In short

FigJam is Figma's whiteboard-and-collaboration tool, and in 2026 it's the dominant venue for synchronous design work — research synthesis, journey mapping, brainstorming, kickoff workshops. Senior PDs use FigJam differently than junior PDs: not as a "fancy whiteboard" but as a structured working surface with templates, voting, AI synthesis (FigJam AI), and tight handoff to Figma proper. The biggest mistake teams make is using FigJam for high-fidelity design work or vice versa — the tools are purpose-built and not interchangeable. This guide covers the four FigJam workflows that show up in production design teams, plus the patterns that distinguish "competent" from "fluent."

Key takeaways

  • FigJam is for sync; Figma is for async. Workshops, ideation sessions, journey maps, retros — FigJam. Pixel-final UI design — Figma. Don't mix.
  • FigJam AI changes synthesis economics. The "summarize" and "cluster" features (released 2024, expanded 2025) let a designer cluster 200+ sticky notes into themes in 5 minutes — a task that previously took 90.1
  • Templates are load-bearing. Senior teams maintain a small set of canonical templates (kickoff, research synthesis, journey map, retro) that everyone uses, replacing the wild-west of one-off boards.
  • Voting and reaction primitives drive better workshops.

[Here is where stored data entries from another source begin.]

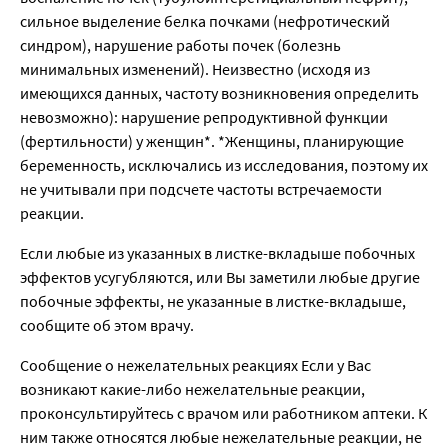
сильное выделение белка почками (нефротический
синдром), нарушение работы почек (болезнь
минимальных изменений). Неизвестно (исходя из
имеющихся данных, частоту возникновения определить
невозможно): нарушение репродуктивной функции
(фертильности) у женщин*. *Женщины, планирующие
беременность, исключались из исследования, поэтому их
не учитывали при подсчете частоты встречаемости
реакции.
Если любые из указанных в листке-вкладыше побочных
эффектов усугубляются, или Вы заметили любые другие
побочные эффекты, не указанные в листке-вкладыше,
сообщите об этом врачу.
Сообщение о нежелательных реакциях Если у Вас
возникают какие-либо нежелательные реакции,
проконсультируйтесь с врачом или работником аптеки. К
ним также относятся любые нежелательные реакции, не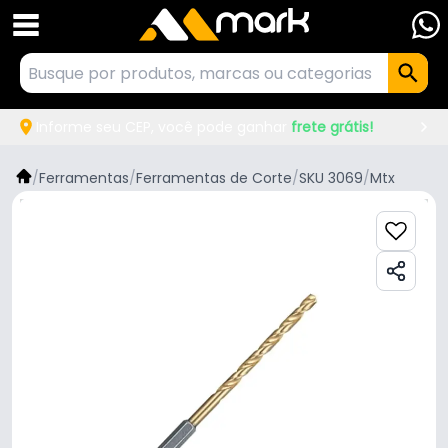
Informe seu CEP, você pode ganhar
frete grátis!
/
Ferramentas
/
Ferramentas de Corte
/
SKU 3069
/
Mtx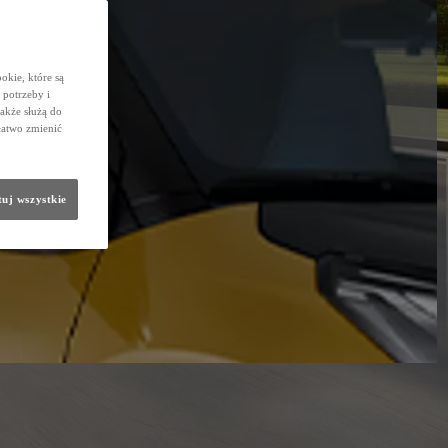
okie, które są
potrzeby i
także służą do
łatwo zmienić
uj wszystkie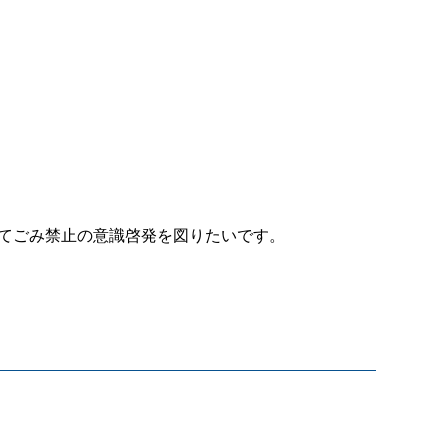
捨てごみ禁止の意識啓発を図りたいです。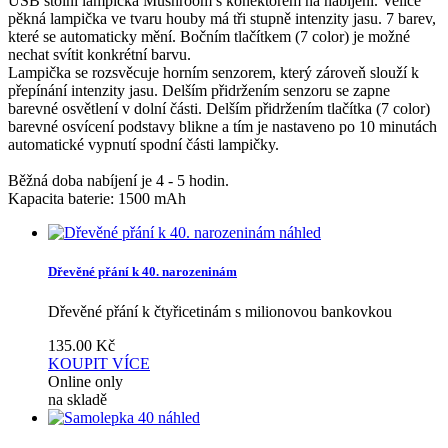
USB stolní lampička Mushroom s konektorem na nabíjení. Velice
pěkná lampička ve tvaru houby má tři stupně intenzity jasu. 7 barev,
které se automaticky mění. Bočním tlačítkem (7 color) je možné
nechat svítit konkrétní barvu.
Lampička se rozsvěcuje horním senzorem, který zároveň slouží k
přepínání intenzity jasu. Delším přidržením senzoru se zapne
barevné osvětlení v dolní části. Delším přidržením tlačítka (7 color)
barevné osvícení podstavy blikne a tím je nastaveno po 10 minutách
automatické vypnutí spodní části lampičky.
Běžná doba nabíjení je 4 - 5 hodin.
Kapacita baterie: 1500 mAh
náhled
Dřevěné přání k 40. narozeninám
Dřevěné přání k čtyřicetinám s milionovou bankovkou
135.00
Kč
KOUPIT
VÍCE
Online only
na skladě
náhled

Anonymous voting on stickies, time-bounded reactions, and the "facilitator" mode let workshops scale past 8 people without falling apart.
  • FigJam-to-Figma handoff is structured, not lossy. Senior designers move from a FigJam ideation board to a Figma file by exporting representative artifacts, not screenshots. The connection between the two should feel like a single workflow.
  • Connectors and sections matter for reading the board later. A FigJam board that nobody can re-read three weeks later is a workshop that didn't happen. Structure the artifact for asynchronous consumption.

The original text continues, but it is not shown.